Nach dem Mittagessen ging es ins Goldenstedter Moor.

AWO Kaltenweide machte sich auf den Weg nach Twistringen

AWO Kaltenweide. Die Tagesfahrt der AWO Kaltenweide hinterließ bei allen Mitreisenden bleibende Eindrücke. Es ging nach Twistringen, wo Edeltraud Mittelstedt als Organisatorin des Ausflugs einen Termin im dortigen Strohmuseum gebucht hatte. Kaum einer der
Teilnehmer war über die Existenz eines solchen Museums informiert. Seit 300 Jahren
wird in Twistringen Stroh zu allerlei Gebrauchsartikeln verarbeitet. Begonnen
wurde seinerzeit mit nur drei Artikeln, nämlich Hüten, Flaschenumhüllungen für
die diversen Essig-. Öl-. Likör-, Wein- und sonstigen Flaschen, dazu noch Strohhalme.
Das Stroh musste unreif und ungedroschen verarbeitet werden, weil es getrocknet
natürlich steif und nicht mehr biegsam genug war. Besonders die Herstellung
der Malotten genannten Flaschenhüllen bedeutete den einträglichsten Erwerbszweig
der Twistringer Strohflechterfamilien, bei denen alle Mitglieder zum Einkommen
beitrugen. Sehr anschaulich wurden die ersten Maschinen erklärt und zum Teil
vorgeführt. Viele Arbeitsgänge waren nötig, um aus dem Naturprodukt Stroh
die benötigten Utensilien entstehen zu lassen. Faszinierend war es, zuzusehen, wie
aus den geflochtenen Strohschnüren ein Hut genäht wurde.

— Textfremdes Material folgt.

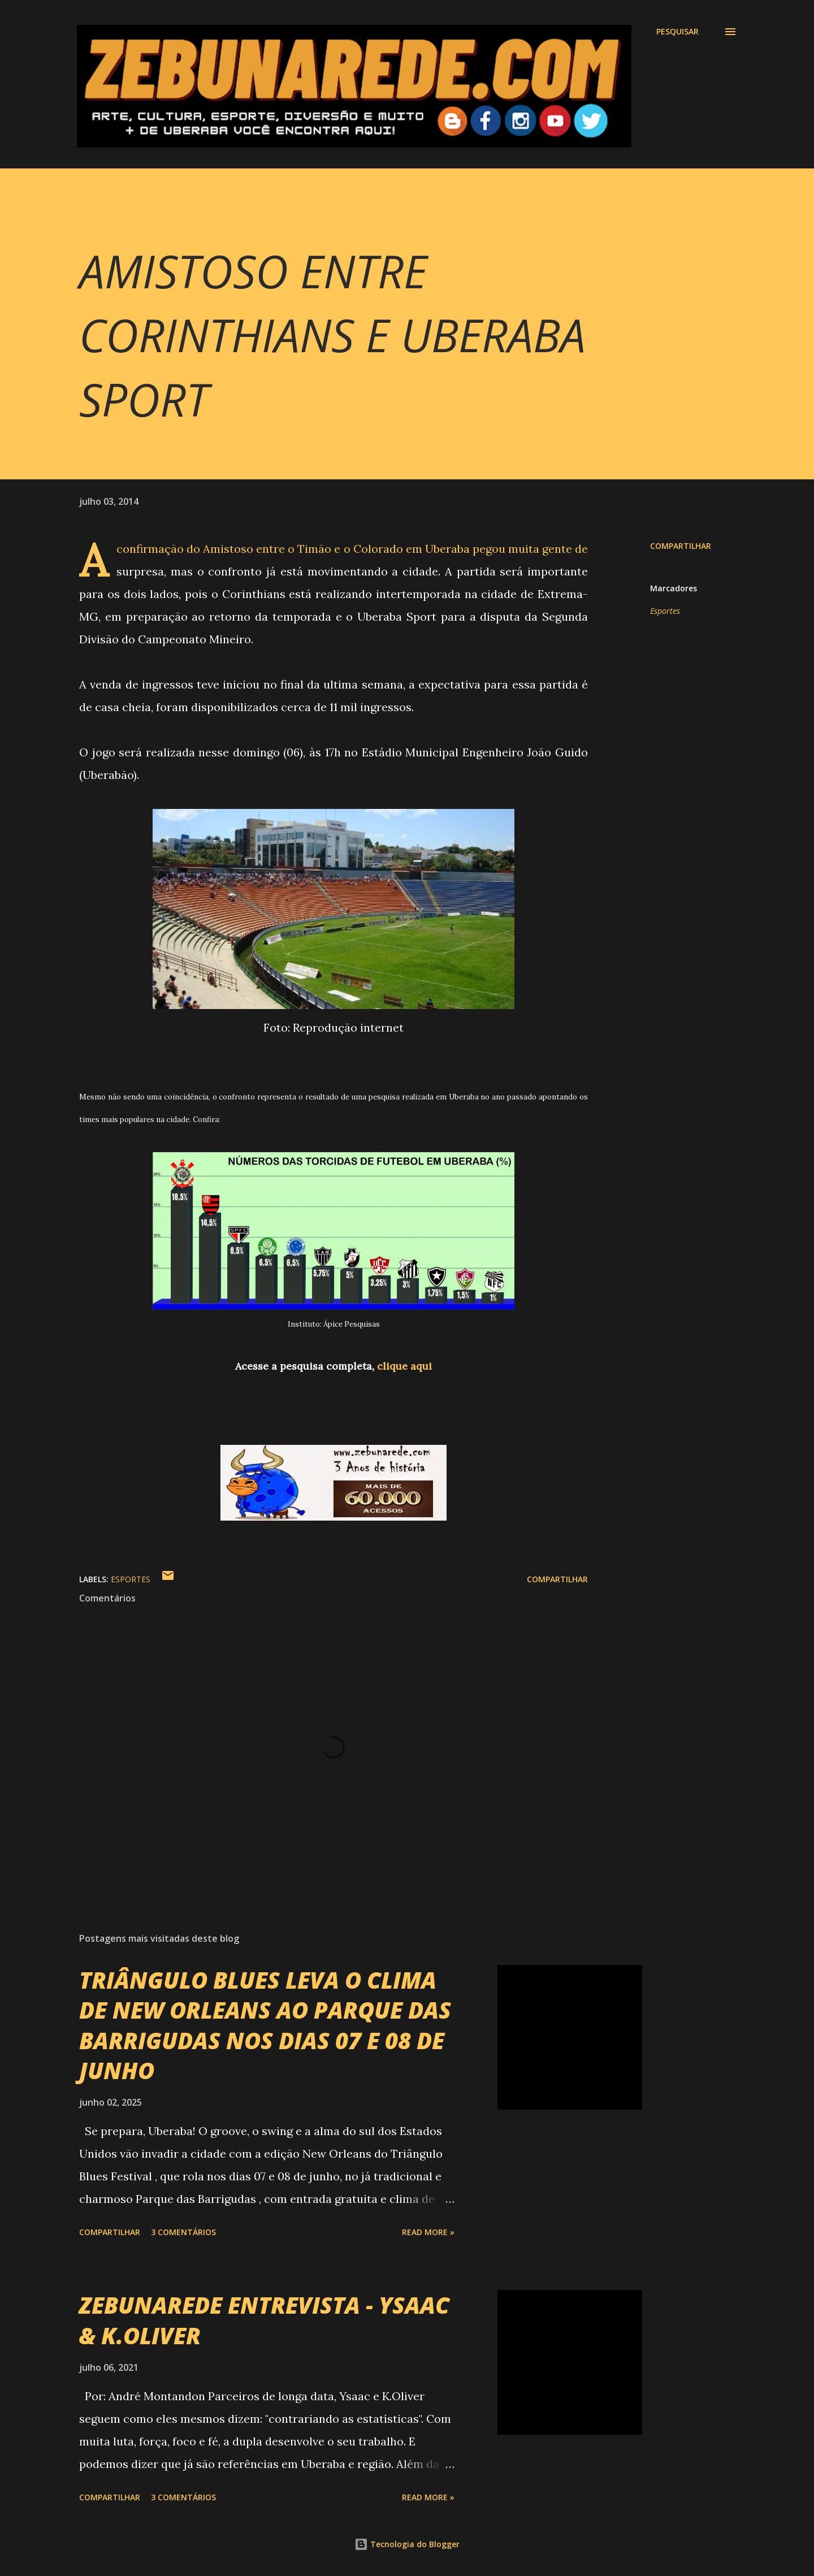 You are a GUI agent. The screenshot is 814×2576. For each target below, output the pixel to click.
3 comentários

Nach so viel Wissensvermittlung ließ man sich ein leckeres Mittagessen schmecken
und weiter ging es ins Goldenstedter Moor. Pünktlich und wie bestellt kam mit dem
Einstieg in die Moorbahn die Sonne hervor und ließ die sonst ein wenig schwermütig
wirkende Moorlandschaft herbstlich warm erscheinen. Die kompetente
Begleiterin erklärte den Unterschied zwischen Nieder- und Hochmooren und erzählte, dass trockengelegte Moore zunehmend wieder vernässt würden. Ein Hochmoor beispielsweise
wächst pro Jahr lediglich um einen Millimeter. Auch über speziell im Moor vorkommende
Tier- und Pflanzenwelt erfuhr man einiges. Auf der Fahrt zurück zum Moorcafé sprang
der letzte Wagen in einer engen Kurve aus den nicht immer ganz exakt laufenden
Schienen. Der Fahrer und die begleitende Dame blieben jedoch ganz gelassen, offenbar
war das kein so ganz außergewöhnliches Ereignis. Mi der Hilfe einer Art Wagenheber
und männlicher Muskelkraft war der Schaden schnell behoben und die Fahrt ins
Moorcafe ging weiter, wo die Teilnehmer schon mit Kaffee und Kuchen erwartet wurden.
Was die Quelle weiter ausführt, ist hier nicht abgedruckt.